▶ _WORK ITEM_
Leave every picture behind and copy the rest of the entries below exactly.

BEGIN GIVEN ENTRIES

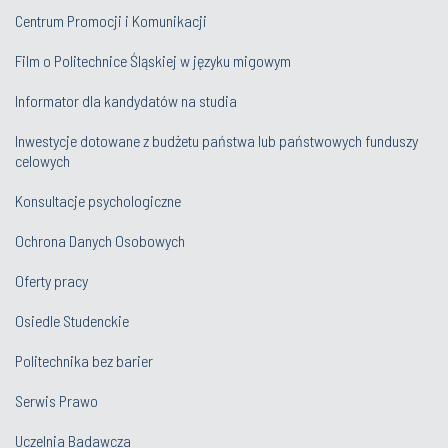
Centrum Promocji i Komunikacji
Film o Politechnice Śląskiej w języku migowym
Informator dla kandydatów na studia
Inwestycje dotowane z budżetu państwa lub państwowych funduszy
celowych
Konsultacje psychologiczne
Ochrona Danych Osobowych
Oferty pracy
Osiedle Studenckie
Politechnika bez barier
Serwis Prawo
Uczelnia Badawcza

END GIVEN ENTRIES

▶ _SOLUTION TO THIS PROBLEM_
Centrum Promocji i Komunikacji
Film o Politechnice Śląskiej w języku migowym
Informator dla kandydatów na studia
Inwestycje dotowane z budżetu państwa lub państwowych funduszy
celowych
Konsultacje psychologiczne
Ochrona Danych Osobowych
Oferty pracy
Osiedle Studenckie
Politechnika bez barier
Serwis Prawo
Uczelnia Badawcza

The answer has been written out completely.